Fish illness is often brought on by poor environment. Fish live in an aquarium far smaller than their natural habitat. Imagine yourself confined to a small enclosed space, with no fresh air, no toilet, but plenty of food to eat, which you always consume.
Pretty horrible condition? How long do you think it will be before you get sick in this room, no fresh air, your waste building up? My guess is you will be ready for the hospital within a week, unless your situation improves.
The same is no different for a fish in aquarium. Some fish, such as Discus (Symphysodon spp.) will not tolerate such poor conditions. In this case, nearly daily partial water changes of about 25% are in order. In most cases, 25-33% water changes weekly fine. Never do more than a 50% water change at one time! Likewise, if you have done two water changes in two days, skip at least a day before resuming water changes. Changing filter media is something that should be done every other
water change, assuming you do them on a weekly basis.
If you can not remember when the last time you did a water change, NOW is the time to do one!
How to do a water change properly: You will need a gravel vacuum of a size suitable for your aquarium. You local pet dealer should have several to choose from. You will also need a bucket that has NEVER been used for any other purpose. This is an absolute must. Any previously used bucket will likely contain enough contaminants to kill your fish, no matter how well you rinse it out. Your local home improvement center will probably have 5 gallon utility pails with their logo on them for under $5. Your aquarium only bucket is a wise investment. Use the gravel vacuum to remove water, waste and uneaten food that has collected in the gravel. Siphon the water into your new bucket.
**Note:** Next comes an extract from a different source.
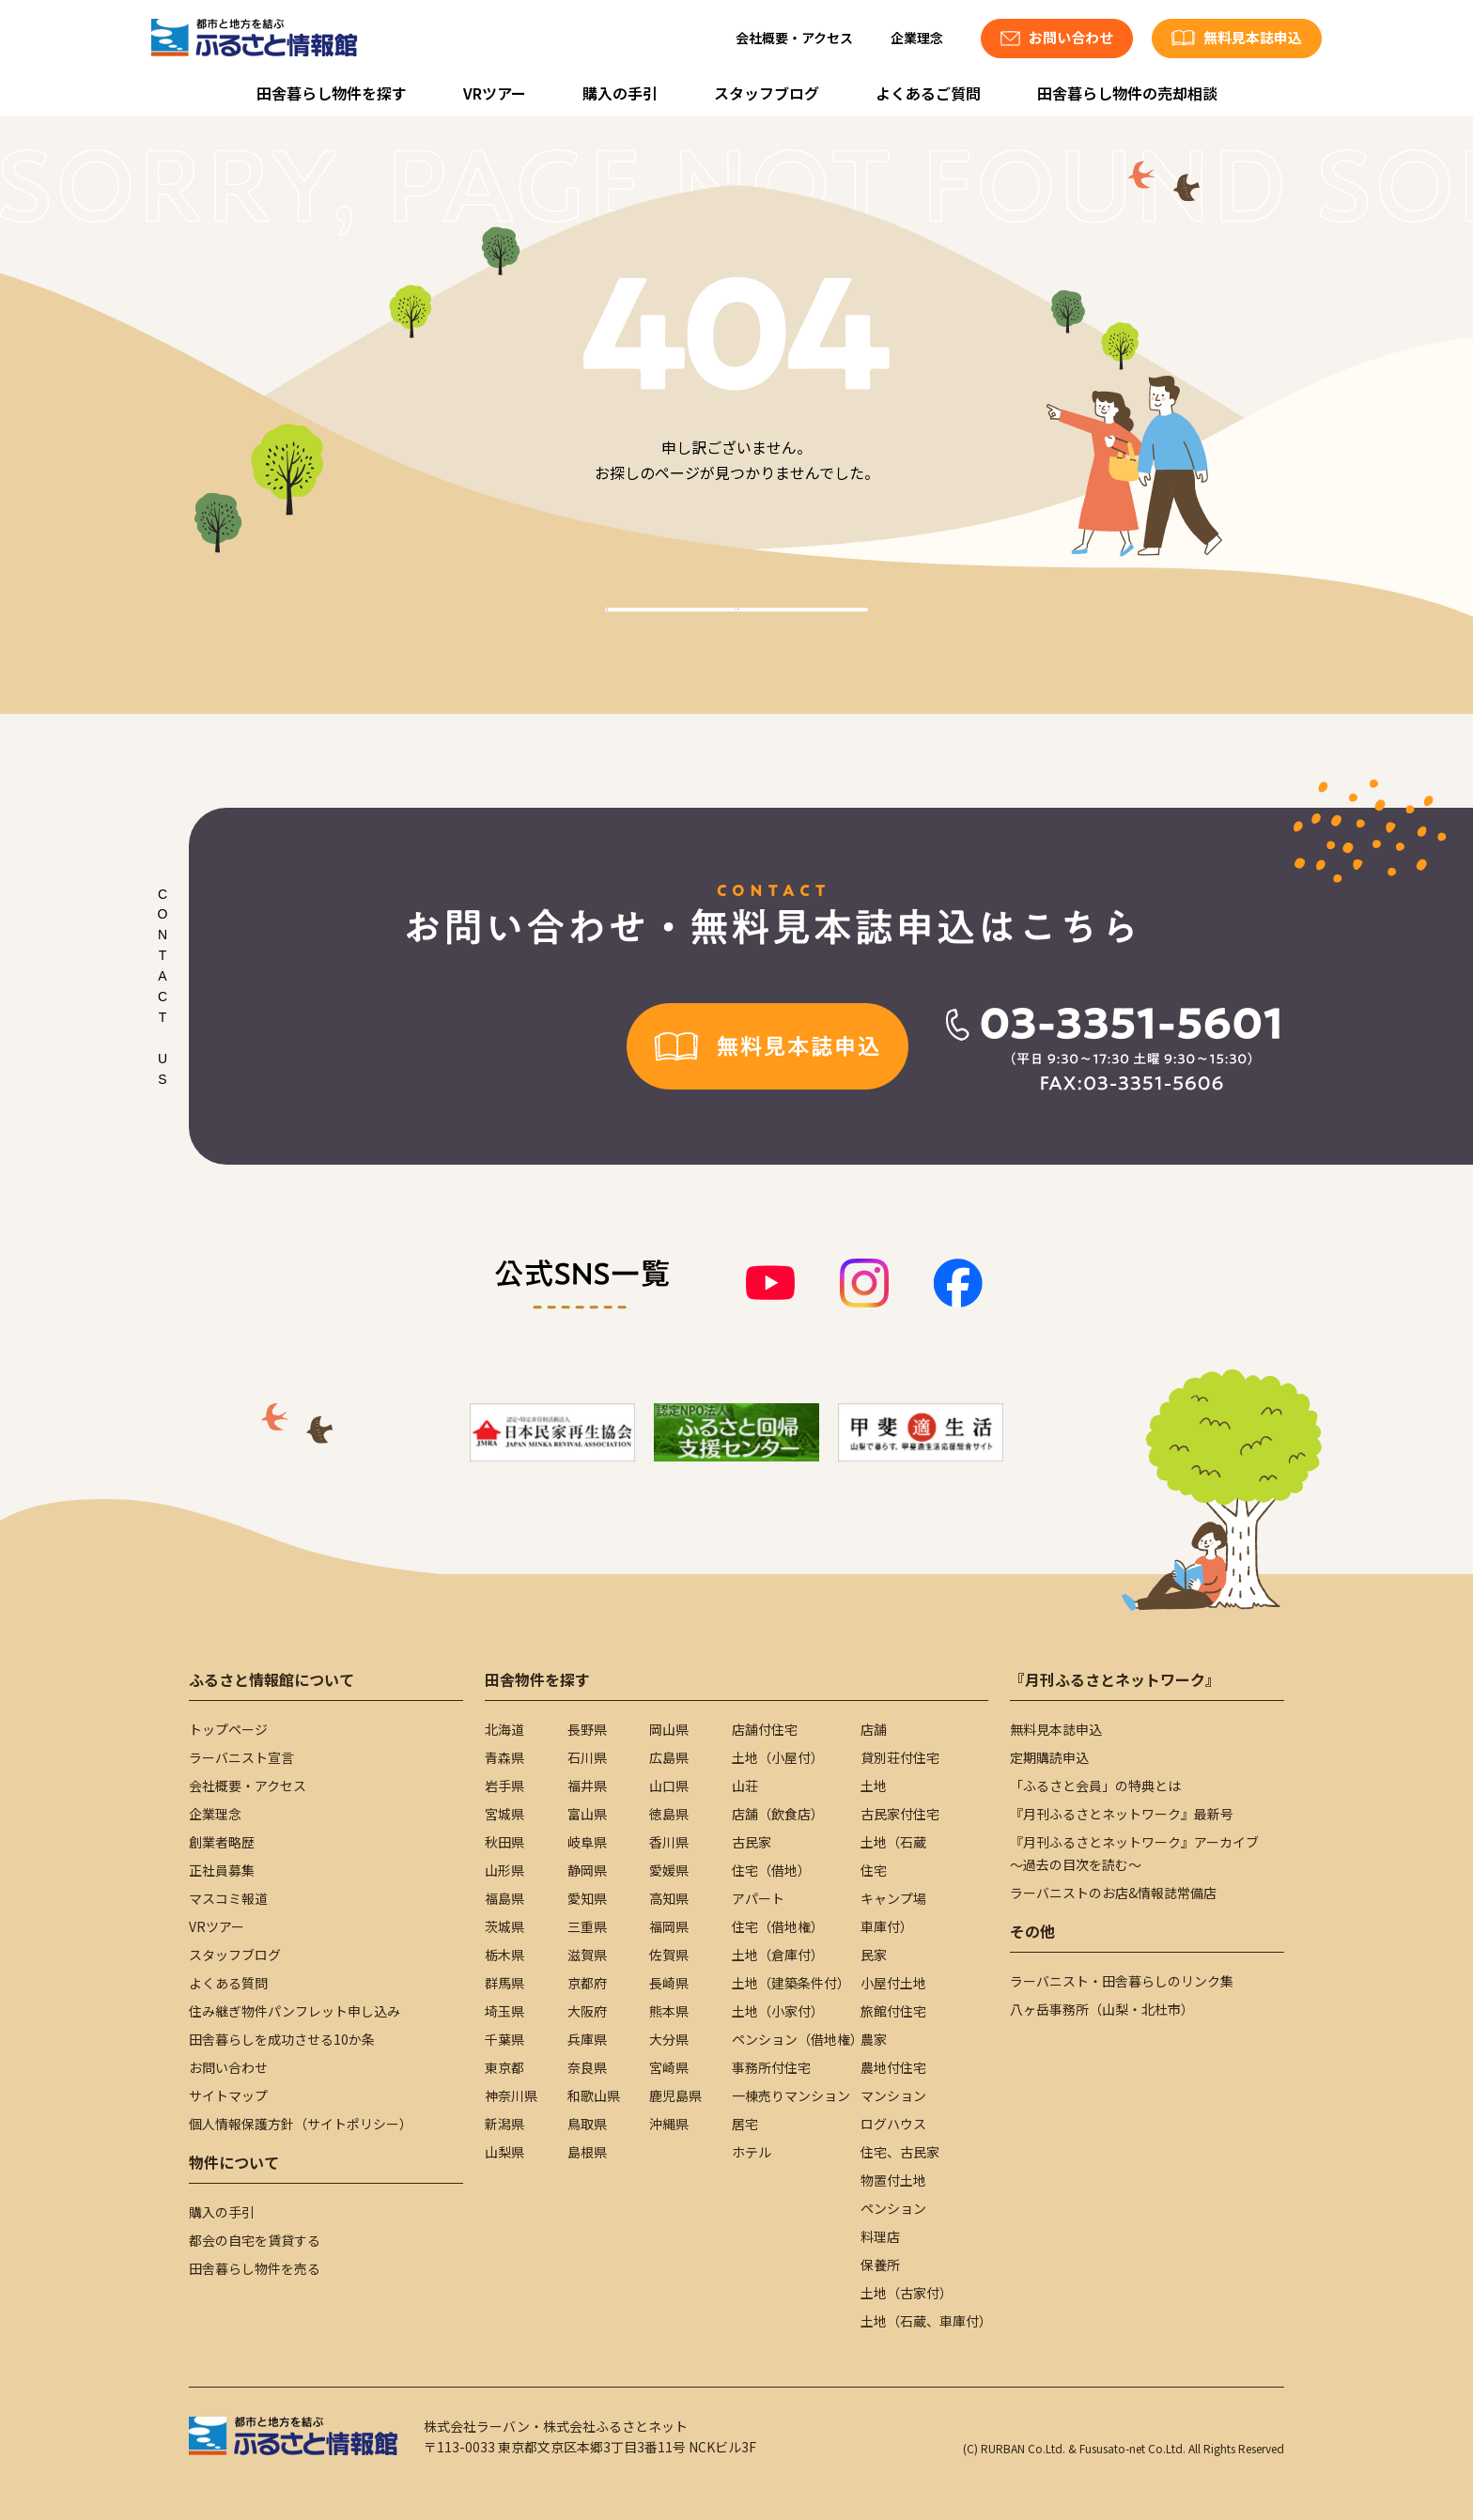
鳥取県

Fill it with fresh tap water. You can allow the water to sit
for 24 hours so that the chlorine used at the water treatment plant has time to evaporate, or it is more common to use a commercially prepared water dechlorinator. Below are some good ones in no particular order.
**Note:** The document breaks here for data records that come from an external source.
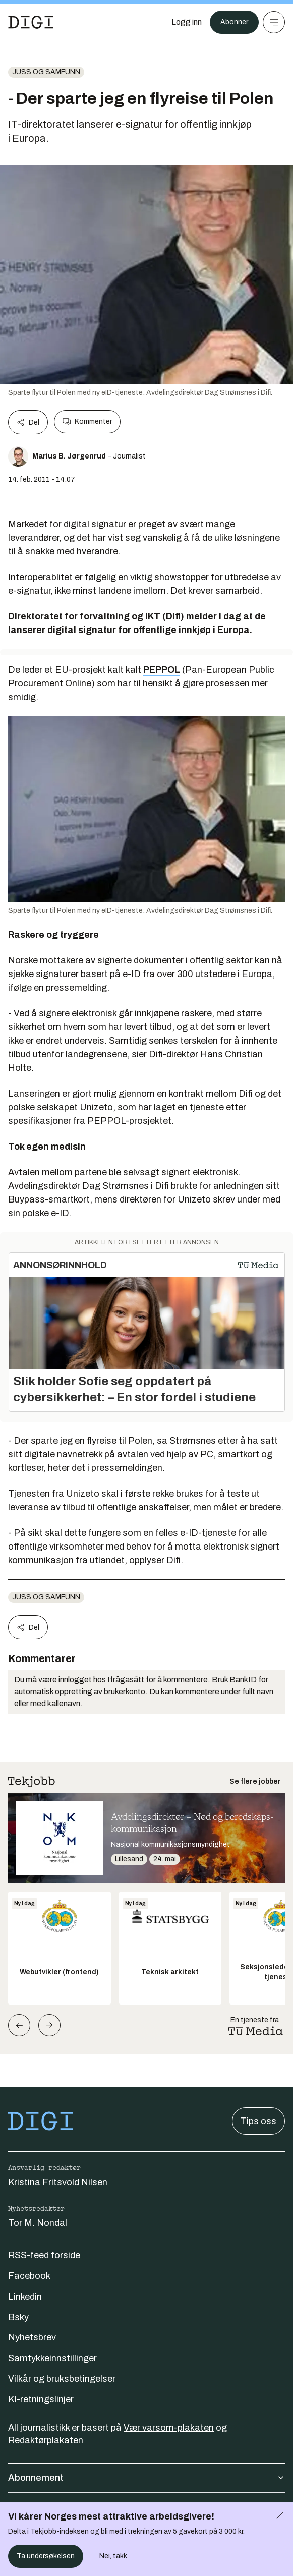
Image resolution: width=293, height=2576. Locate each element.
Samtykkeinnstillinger (52, 2358)
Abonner (234, 22)
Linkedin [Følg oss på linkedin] (25, 2297)
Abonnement (146, 2478)
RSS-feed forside (44, 2255)
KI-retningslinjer (41, 2399)
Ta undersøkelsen (46, 2556)
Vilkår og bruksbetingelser (61, 2379)
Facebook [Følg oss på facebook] (29, 2276)
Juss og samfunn (46, 72)
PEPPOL (161, 670)
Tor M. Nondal (37, 2223)
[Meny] (274, 22)
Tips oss (258, 2121)
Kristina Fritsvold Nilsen (57, 2182)
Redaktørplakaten (45, 2440)
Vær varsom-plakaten (169, 2428)
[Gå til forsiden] (30, 22)
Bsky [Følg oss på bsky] (18, 2317)
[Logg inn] (186, 22)
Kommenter (87, 422)
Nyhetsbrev (32, 2337)
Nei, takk (113, 2556)
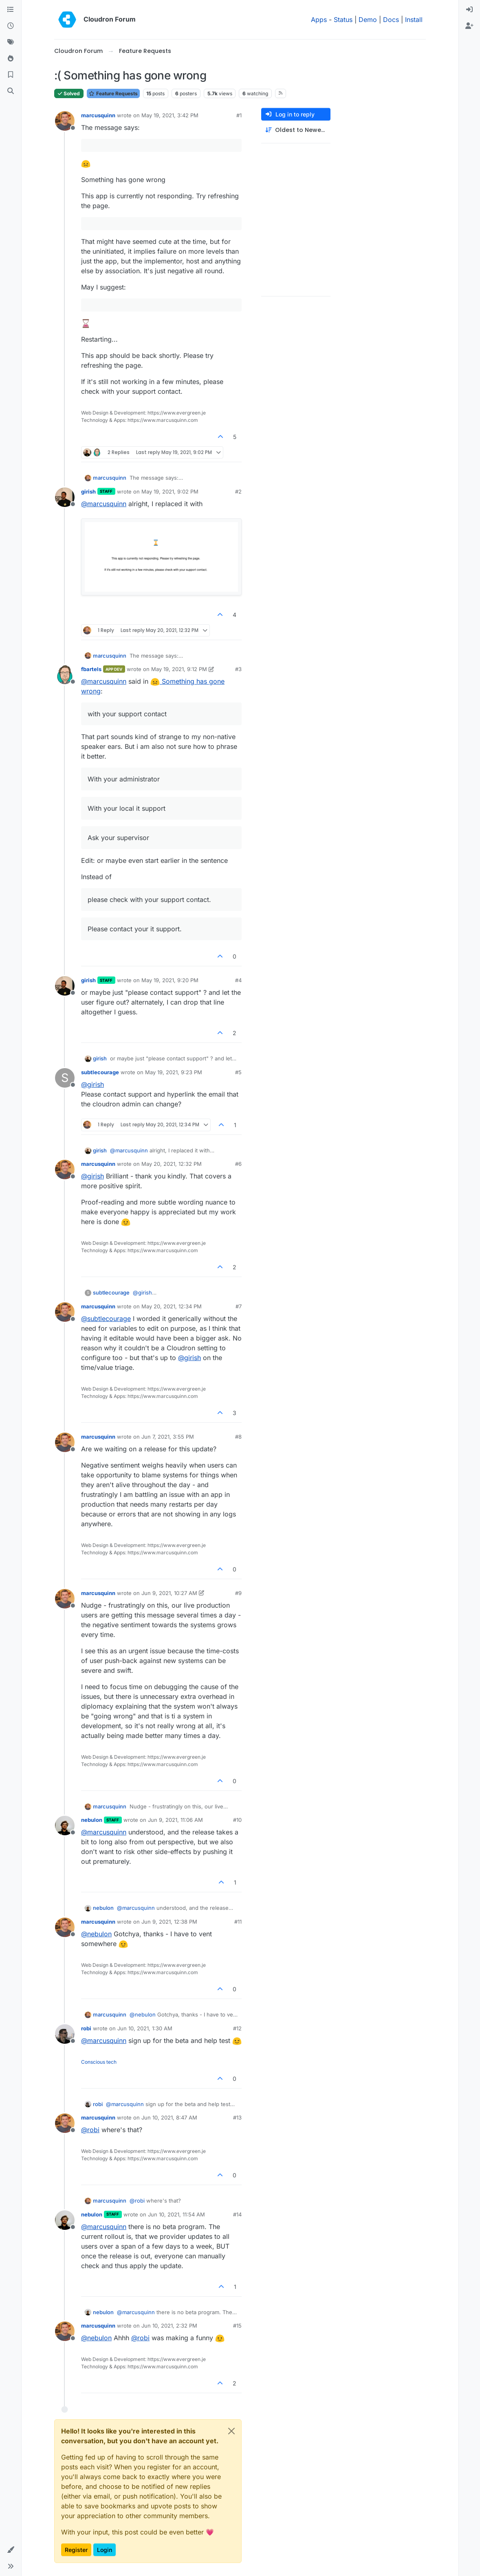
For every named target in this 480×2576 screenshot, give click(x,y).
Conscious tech (99, 2062)
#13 (237, 2117)
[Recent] (10, 26)
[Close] (231, 2431)
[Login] (469, 9)
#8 (238, 1436)
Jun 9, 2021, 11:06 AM (175, 1820)
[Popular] (10, 58)
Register (76, 2549)
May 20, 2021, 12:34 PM (171, 1306)
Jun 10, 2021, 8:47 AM (169, 2117)
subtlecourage (100, 1072)
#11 (238, 1921)
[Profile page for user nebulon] (65, 1825)
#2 (238, 491)
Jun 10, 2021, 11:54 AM (176, 2214)
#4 (238, 980)
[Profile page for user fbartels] (65, 675)
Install (414, 19)
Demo (368, 19)
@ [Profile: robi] (90, 2130)
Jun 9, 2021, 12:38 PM (169, 1921)
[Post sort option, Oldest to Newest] (295, 130)
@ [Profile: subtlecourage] (106, 1318)
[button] (10, 2549)
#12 (237, 2028)
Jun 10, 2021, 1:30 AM (144, 2028)
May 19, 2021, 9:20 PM (169, 980)
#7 (239, 1306)
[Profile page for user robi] (65, 2034)
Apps (319, 19)
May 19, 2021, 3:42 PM (169, 115)
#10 (237, 1820)
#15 (237, 2325)
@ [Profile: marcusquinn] (103, 504)
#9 (238, 1593)
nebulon (91, 1820)
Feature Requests (113, 93)
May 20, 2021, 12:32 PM (171, 1164)
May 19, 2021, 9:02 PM (169, 491)
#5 (238, 1072)
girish (88, 491)
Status (343, 19)
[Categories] (10, 9)
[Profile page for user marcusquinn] (65, 121)
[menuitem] (469, 9)
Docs (391, 19)
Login (104, 2549)
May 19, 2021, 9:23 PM (173, 1072)
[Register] (469, 26)
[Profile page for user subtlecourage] (65, 1078)
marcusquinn (98, 115)
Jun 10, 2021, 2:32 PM (169, 2325)
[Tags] (10, 42)
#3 (238, 669)
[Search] (10, 91)
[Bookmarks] (10, 74)
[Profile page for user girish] (65, 497)
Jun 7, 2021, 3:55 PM (167, 1436)
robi (86, 2028)
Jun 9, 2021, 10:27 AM (169, 1593)
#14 (237, 2214)
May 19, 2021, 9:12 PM (179, 669)
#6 (238, 1164)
The next variable you need to control is temperature. We are warm blooded mammals, we can be in a comfortable 70-80 degrees, yet our bodies remain 98.6 degrees. Fish can not do this. They are cold blooded. Whatever the temperature is in their tank, is the temperature inside their bodies. Tropical fish generally require a temperature of 74-80. Some a little more, others a little less, but not by much. More importantly, the temperature needs to remain stable. What is stable? Let's
say we have the thermostat set to 78 degrees. In a 24 hour period, you want to see that temperature exactly 78 degrees for at least 50% of the time. If it goes up to 79 for 25% of the time and down to 77 for 25% of the time, that is stable enough for your aquarium. What you want to avoid is large swings. Say 74 at 8am, but up to 82 by 4pm, which is possible on a hot summer day. If you know the temperature is going to reach 80+ for extended periods of time, set your thermostat to 80.
It will go off when it is above 80. A heater can not chill aquarium water. In the summer, a heater is very important to maintain a stable temperature.
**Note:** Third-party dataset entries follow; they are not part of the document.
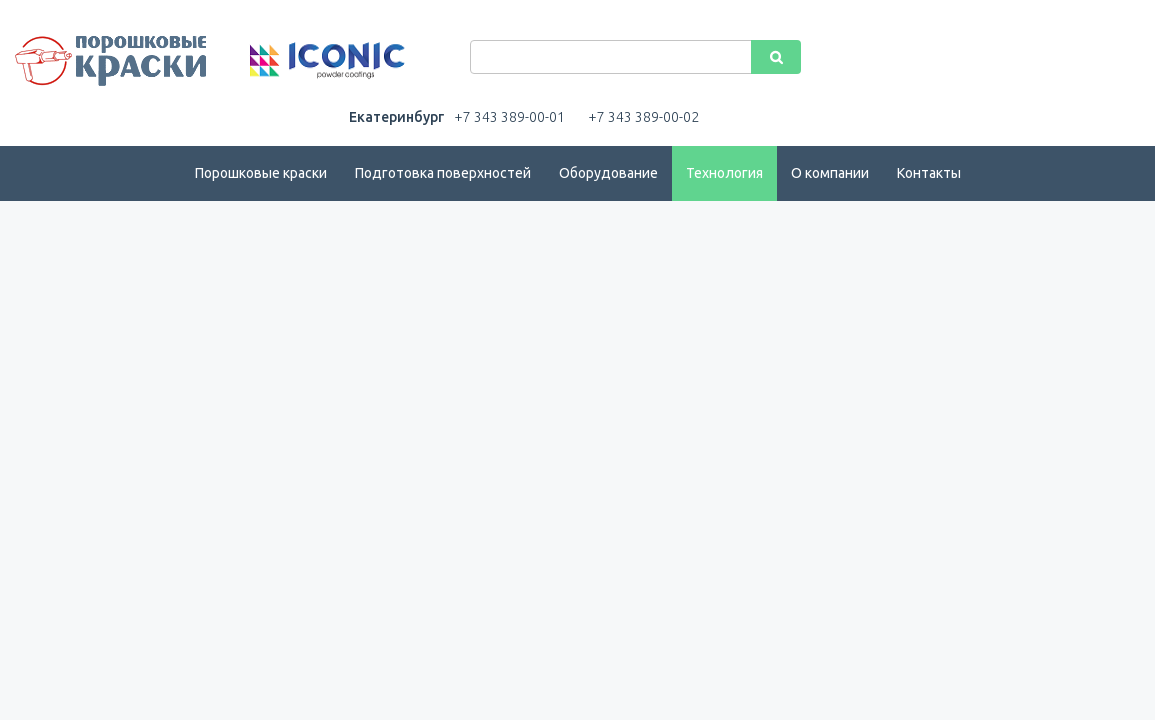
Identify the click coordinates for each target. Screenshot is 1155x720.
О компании (830, 173)
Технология (724, 173)
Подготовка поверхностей (443, 173)
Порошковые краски (261, 173)
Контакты (929, 173)
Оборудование (608, 173)
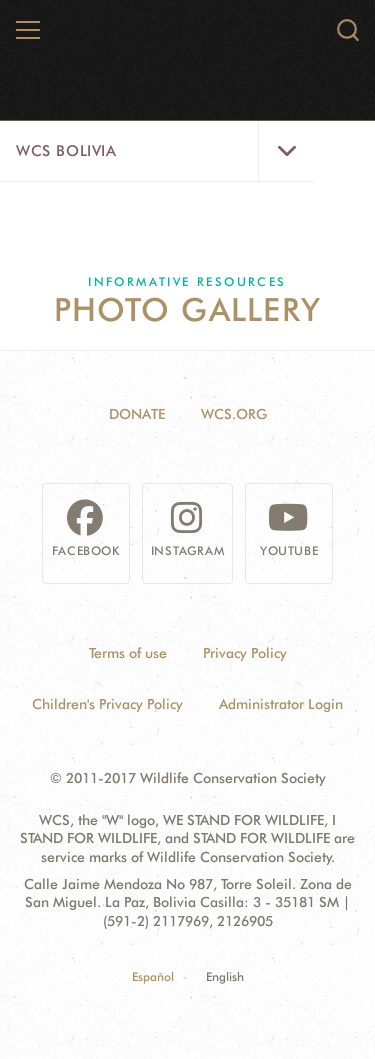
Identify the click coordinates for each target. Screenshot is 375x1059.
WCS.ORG (234, 414)
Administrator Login (281, 704)
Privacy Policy (245, 653)
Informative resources (187, 281)
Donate (137, 414)
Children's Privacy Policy (107, 704)
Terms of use (128, 653)
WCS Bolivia (66, 151)
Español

In the winter, my house is never more than 68. Often it is 62-64 when I am sleeping or at work. There is a formula that says 5 watts per gallon for a heater. For example, a 10 gallon tank will be fine with a 50 watt heater. Not in my house. It simply isn't enough. I use 75 watt heaters in my 10 gallon tanks to keep my temperature a stable 76 or 78, depending on the tank.
If you are in extreme heat or extreme cold, your body temperature can vary a few degrees or more. In some cases, this can be deadly. Even if not a life threatening situation, being in a moderately cold temperature will weaken your body's ability
to fight off illness. The same goes for your fish. Even if you keep your home a perfect 72 degrees, 24 hours a day, 365 days per year, this is too cold for tropical fish and their ability to fight off illness is less. A constant and appropriate temperature is a must to maintain healthy fish.
Before any diagnosis or treatment, ask yourself if your aquarium is providing a suitable home for your fish. Correcting this may very well be all that is necessary.